Abstract: BACKGROUND: IFNbeta may have immunomodulatory effects in rheumatoid arthritis (RA) and its increased production in RA synovium may be a reactive attempt to inhibit inflammation. OBJECTIVE: To determine the expression of IFNbeta in the synovial tissue of patients with RA, osteoarthritis, and reactive arthritis. METHODS: Synovial biopsy specimens were obtained by arthroscopy from patients with RA and disease controls for immunohistological analysis using a monoclonal antibody specific for IFNbeta. Bound antibody was detected by an immunoperoxidase method. Stained sections were evaluated by computer assisted image analysis. Double stainings were performed with antibodies to detect CD55 positive fibroblast-like synoviocytes (FLS), CD68 positive macrophages, and CD83 positive dendritic cells (DCs) co-expressing IFNbeta. RESULTS: IFNbeta protein was abundantly expressed in the synovium of patients with RA. Digital image analysis showed a significant increase in the mean integrated optical density for IFNbeta expression in RA synovial tissue compared with disease controls. Specific up regulation of IFNbeta expression was also seen when the results were controlled for cell numbers. Phenotypic analysis showed that FLS, especially, but also macrophages and DCs may express IFNbeta in RA synovial tissue. CONCLUSIONS: The increased expression of IFNbeta in RA synovium suggests activation of an immunomodulatory mechanism that could inhibit synovial inflammation.

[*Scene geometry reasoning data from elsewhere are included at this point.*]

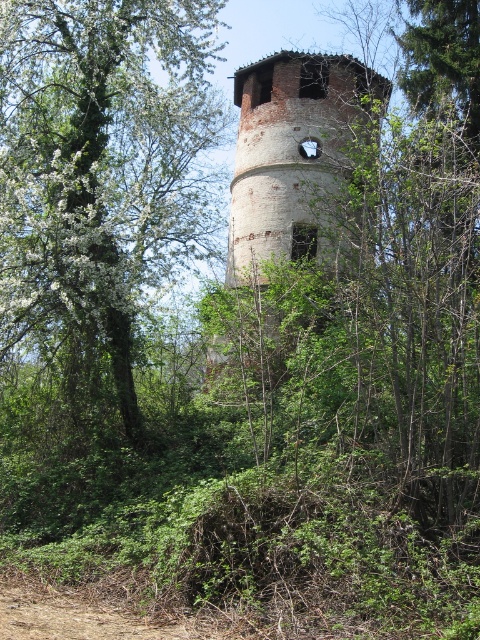 Can you confirm if green leafy tree at center is wider than brick tower at center?

In fact, green leafy tree at center might be narrower than brick tower at center.

In the scene shown: Can you confirm if green leafy tree at center is thinner than brick tower at center?

Indeed, green leafy tree at center has a lesser width compared to brick tower at center.

Who is more distant from viewer, (113, 1) or (337, 170)?

Positioned behind is point (337, 170).

The image size is (480, 640). Identify the location of green leafy tree at center. (99, 177). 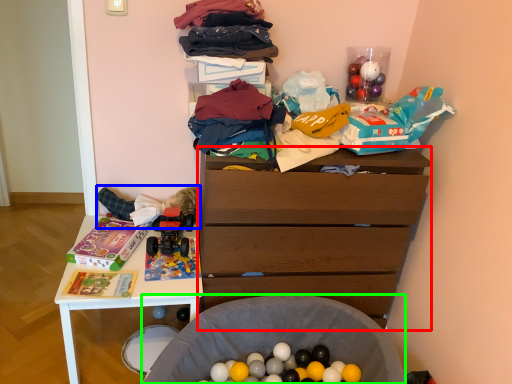 Question: Considering the real-world distances, which object is closest to chest of drawers (highlighted by a red box)? child (highlighted by a blue box) or waste (highlighted by a green box).

Choices:
 (A) child
 (B) waste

van Holten J, Reedquist K, Sattonet-Roche P, Smeets TJ, Plater-Zyberk C, Vervoordeldonk MJ, Tak PP. · Division of Clinical Immunology and Rheumatology, Academic Medical Center/University of Amsterdam, The Netherlands. · Arthritis Res Ther. · Pubmed #15142270 links to  free full text

Abstract: We investigated the therapeutic potential and mechanism of action of IFN-beta protein for the treatment of rheumatoid arthritis (RA). Collagen-induced arthritis was induced in DBA/1 mice. At the first clinical sign of disease, mice were given daily injections of recombinant mouse IFN-beta or saline for 7 days. Disease progression was monitored by visual clinical scoring and measurement of paw swelling. Inflammation and joint destruction were assessed histologically 8 days after the onset of arthritis. Proteoglycan depletion was determined by safranin O staining. Expression of cytokines, receptor activator of NF-kappaB ligand, and c-Fos was evaluated immunohistochemically. The IL-1-induced expression of IL-6, IL-8, and granulocyte/macrophage-colony-stimulating factor (GM-CSF) was studied by ELISA in supernatant of RA and osteoarthritis fibroblast-like synoviocytes incubated with IFN-beta. We also examined the effect of IFN-beta on NF-kappaB activity. IFN-beta, at 0.25 microg/injection and higher, significantly reduced disease severity in two experiments, each using 8-10 mice per treatment group. IFN-beta-treated animals displayed significantly less cartilage and bone destruction than controls, paralleled by a decreased number of positive cells of two gene products required for osteoclastogenesis, receptor activator of NF-kappaB ligand and c-Fos. Tumor necrosis factor alpha and IL-6 expression were significantly reduced, while IL-10 production was increased after IFN-beta treatment. IFN-beta reduced expression of IL-6, IL-8, and GM-CSF in RA and osteoarthritis fibroblast-like synoviocytes, correlating with reduced NF-kappaB activity. The data support the view that IFN-beta is a potential therapy for RA that might help to diminish both joint inflammation and destruction by cytokine modulation.